Под утро телеграф начинает выстукивать целый каскад телеграмм:
ВСЕМ, ВСЕМ, ВСЕМ… ВРЕМЕННОЕ ПРАВИТЕЛЬСТВО НИЗЛОЖЕНО. ГОСУДАРСТВЕННАЯ ВЛАСТЬ ПЕРЕШЛА В РУКИ ОРГАНА ПЕТРОГРАДСКОГО СОВЕТА РАБОЧИХ И СОЛДАТСКИХ ДЕПУТАТОВ…
— Так, — произносит телеграфист, читая. — Дорвались? Ну, ладно. Вы погибнете скоро и бесславно, даже не успев добраться до наших краев…
Над головою телеграфиста сонно щелкают часы. Промедление рискованно, надо что-то делать. Радиостанция на «Чесме» очень мощная, и если там радиовахта не дрыхнет, то уже принимает. Консульства имеют свои приемники и прямую связь с Лондоном.
«Замолчать никак нельзя!..»
Телеграфист долго нащупывает под столом бутылку. Встряхивает ее, просматривая темную глубину перед лампой.
— Вылакал все… тоже мне приятель! Ни капли… — И вызывает рассыльную бабу при станции: — Беги до штаба. Если главнамур Ветлинский еще не встал, можешь передать начштамуру лейтенанту Басалаго… Дуй!
В английском консульстве известие о переходе власти в руки большевиков получили гораздо раньше. Консул Холл, завернувшись в халат, беспокойно расхаживал по коридорам барака.
— Кажется, — сказал он, — с Россией надолго покончено.
— Напротив, сэр, — возразил Уилки, быстро одеваясь во все теплое, — вот теперь-то с нею и стоит нам повозиться!..
* * *
В тусклых сумерках рассвета заиграла темная медь судовых оркестров. С борта «Аскольда», прямо в котел гавани, рушилась, завывая призывом к оружию, торжественная «Марсельеза», а на линкоре «Чесма» наяривали, как при угольной погрузке в авральный час, лихорадочный «янки дудль денди».
Реакция на события в Петрограде была стихийной, еще не осмысленной. Над рейдом висла шумливая кутерьма голосов, сирен, скрипа шлюпбалок. Трещали как сороки прожектора, ведя переговоры с кораблями.
Многое было неясно — истина еще не отстоялась. Но к середине дня, под жерлами британского «Юпитера», Мурманск ожил и украсился флагами. Топтали порошу, выпавшую за ночь, ноги в матросских бутсах, ноги в солдатских обмотках, ноги в опорках сезонников. Скрипели сапоги офицеров, ухали по сугробам валенки развеселых мурманских баб.
Прячась под стенами бараков от ветра, толпились кучками. Сходились, снова разбегались. Послушать там, послушать здесь.
И снова отбежать к новой кучке, где Шверченко уже выкрикивает — его прямо корчит от ярости:
— Это мы еще посмотрим! Власть Временного правительства худо-бедно, а шесть месяцев продержалась… Шесть часов я кладу на большевиков — больше им не устоять! Раздавим!
На главном «проспекте», вдоль колеи дороги, Каратыгин со своей Зиночкой гуляет среди путейских канцеляристов.

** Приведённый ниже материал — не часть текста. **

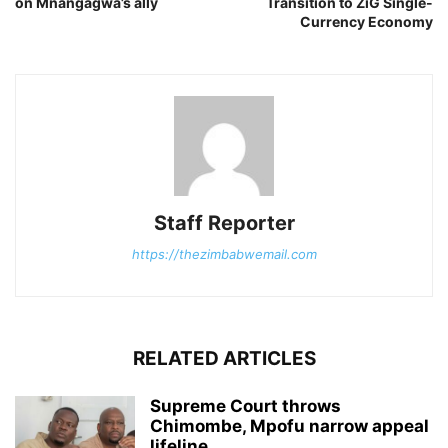
on Mnangagwa’s ally
Transition to ZiG Single-
Currency Economy
Staff Reporter
https://thezimbabwemail.com
RELATED ARTICLES
Supreme Court throws
Chimombe, Mpofu narrow appeal
lifeline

— Неужели жертвы революции принесены напрасно? — говорит он авторитетно, и ему внимают. — Не верю, чтобы русский народ дал осилить себя кучке политических авантюристов…

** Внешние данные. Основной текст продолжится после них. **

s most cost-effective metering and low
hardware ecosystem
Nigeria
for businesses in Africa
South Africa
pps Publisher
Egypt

На Зиночке новая шубка, она кокетливо опускает глаза.
— Посмотри, кто идет… — И дергает мужа за рукав.
В распахнутой шубе, выкидывая перед собой трость, широко шагает по шпалам Небольсин. Снег залепляет ему глаза, снег осыпает тужурку под шубой. А взгляд — в пространство.
— Аркадий Константинович!. — восклицает Каратыгин, уволакивая за собой и очаровательную Зиночку. — Нам пора помириться. В такой день… в такой ужасный день!
Небольсин круто останавливается.
— У каждого дня бывает вечер, — отвечает хмуро. — Впрочем, извините, спешу… Зинаида Васильевна, кланяюсь!